Starter Tips To Get The Most Out Of AI

This is the kind of advice about using AI I’ve found myself repeatedly sharing with my smart friends who are not software engineers and still figuring out how to get the most out of AI.

They are using AI, but haven’t figured out how to wield this new sword effectively yet. Typically, they’ll be using ChatGPT instead of Google Search, and maybe using some AI tools like NotebookLM.

They might say things like “I asked it to make a presentation and some of it was surprisingly good but a lot was terrible and I couldn’t use it. Not sure if that’s me doing something wrong or AI just isn’t good in my industry yet?”

Bad news: By now, it probably is you, not the AI.

Good news: Anyone can learn a few techniques to help AI deliver better for you.

Starter Tips

Here are my starter tips that’ll get you 80% of the way (we’re still figuring out the rest):

  1. My Mental Model for AI. Think of it like a really smart, driven intern, that shows up on day 1 and has no sense of what you like or how the workplace works. Unlike a smart intern however, it won’t naturally learn over its first few weeks. Every day it shows up, is its first day. So you have to get good at rapid onboarding.

  2. It can’t read your mind. Frontier models are amazingly capable now (and getting better). ⁠The gap is they just don’t have enough context about you, your situation, and what you’re asking. If you ask it “make me a cake”, it’ll go off and do everything and there’ll be a cake, but it probably isn’t going to be what you had in mind.

  3. Include rich examples. It will respond well to examples, in addition to clear instruction. “I want a vanilla and blueberry sponge cake for 4 people. No icing, use butter cream. No fancy decoration, just plain white with a couple of blueberries on top. Here are the recipes of the last three cakes we made which we loved bc they were light and not too sweet: (paste recipes)”

    Analogy: Think of when your boss asked you to do a thing you haven’t done before. And you get the general idea, but it’s a bit vague. Talking more doesn’t help too much, you’re itching to just see an example of what was done before to better understand it.

  4. Make (and refine) a plan first. For a task of any reasonable complexity, always ask it to make a plan first. Maybe your AI has a built-in plan mode for exactly this, but if not, you can just say “I want a cake. Research and make a plan of what cake you will make and how you’ll make it. Ask me questions you need, and lets review together before you start”. Then review and tweak the plan so it is closer to what you want. Then let it start your ask to “make me a cake”.

    Analogy: Think of when you rush out and do something and discover along the way, there’s actually lots more details to figure out. Or when you plan a party, there’s actually way more details to consider once you flesh out the plan that you first thought.

  5. Use other AIs to cross-check. Before you lock in your plan, you give the proposed plan to another AI and ask it to review the plan and what questions/specs it thinks are missing to do a good job. Playing AI against AI like this helps a lot. Gemini, Grok, Claude, ChatGPT, Qwen, etc all have their own strengths and weaknesses, and most have a free tier you can use for this.

    Analogy: When experts give you advice in a domain you don’t really understand, it’s pretty common to get a second opinion. Or asking a room full of people to align on a plan will surface different concerns/issues from different perspectives. Unlike a room full of humans, you can ask the AIs to review, critique and improve the same plan as much as you want.

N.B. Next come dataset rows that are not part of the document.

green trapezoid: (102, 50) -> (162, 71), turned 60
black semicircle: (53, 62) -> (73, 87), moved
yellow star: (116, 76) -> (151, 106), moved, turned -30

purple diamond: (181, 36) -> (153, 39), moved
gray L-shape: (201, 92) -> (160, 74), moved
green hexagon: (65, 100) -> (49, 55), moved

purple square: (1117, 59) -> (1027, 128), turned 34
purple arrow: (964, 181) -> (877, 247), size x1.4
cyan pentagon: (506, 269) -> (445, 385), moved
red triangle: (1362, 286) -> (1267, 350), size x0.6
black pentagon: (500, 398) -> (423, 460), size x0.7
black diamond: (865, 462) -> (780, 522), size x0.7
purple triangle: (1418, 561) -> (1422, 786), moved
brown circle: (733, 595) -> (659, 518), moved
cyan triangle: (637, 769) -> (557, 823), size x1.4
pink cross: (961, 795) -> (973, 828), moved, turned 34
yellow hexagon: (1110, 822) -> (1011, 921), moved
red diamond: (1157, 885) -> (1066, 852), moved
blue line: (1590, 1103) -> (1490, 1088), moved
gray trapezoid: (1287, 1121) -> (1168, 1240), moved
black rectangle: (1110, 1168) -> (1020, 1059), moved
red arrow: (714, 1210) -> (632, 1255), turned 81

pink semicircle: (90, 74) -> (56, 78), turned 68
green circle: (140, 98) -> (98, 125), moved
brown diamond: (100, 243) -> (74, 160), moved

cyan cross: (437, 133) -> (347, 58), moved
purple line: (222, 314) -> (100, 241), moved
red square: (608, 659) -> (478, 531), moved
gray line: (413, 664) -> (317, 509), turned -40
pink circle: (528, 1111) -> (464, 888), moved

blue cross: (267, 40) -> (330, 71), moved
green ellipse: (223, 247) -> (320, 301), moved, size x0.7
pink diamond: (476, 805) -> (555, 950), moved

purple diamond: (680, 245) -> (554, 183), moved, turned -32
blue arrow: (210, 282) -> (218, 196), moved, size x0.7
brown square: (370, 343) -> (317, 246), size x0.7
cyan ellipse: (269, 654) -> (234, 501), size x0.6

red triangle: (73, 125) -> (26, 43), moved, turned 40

  6. Break big work into sub tasks. Then have it complete those one by one and review/approve or give feedback to the AI after each one. You can just ask it “let me review and approve when you’ve made the base and again when you made the icing, before we put it all together”. Usually making the plan will naturally lead to a breakdown of subtasks, but if not, ask for it to get broken down into useful milestones or review points.

    Analogy: you’d break down a complex task into a few key steps for a new hire. Importantly though, you’re not just solving for the AI who will likely make small mistakes along the way that will compound and might make the final result seem bonkers. You’re also solving for your ability to review - it’s easier to inspect each part and confirm it’s what you expect or course correct than look at the final product and have this feeling that the overall thing is wrong but struggle to itemize all the issues at that point.

  7. Practice, be curious, and ask for things you feel it can’t do (it might surprise you). You really just need to spend time practicing these techniques, and you’ll develop your own taste and intuition for it. When the AI does something wrong or seemingly silly, don’t write it off and think AI is stupid, just look around at what context they had and what info they were missing to have got it right. For example, sometimes at the end of a project, I’ll say: “now that’s done, give me a full detailed prompt that I could give to an AI to recreate this in one-shot?” And by looking at what it produces, I get a sense for what details mattered. And now I can see what I really needed to say instead of “make me a cake”.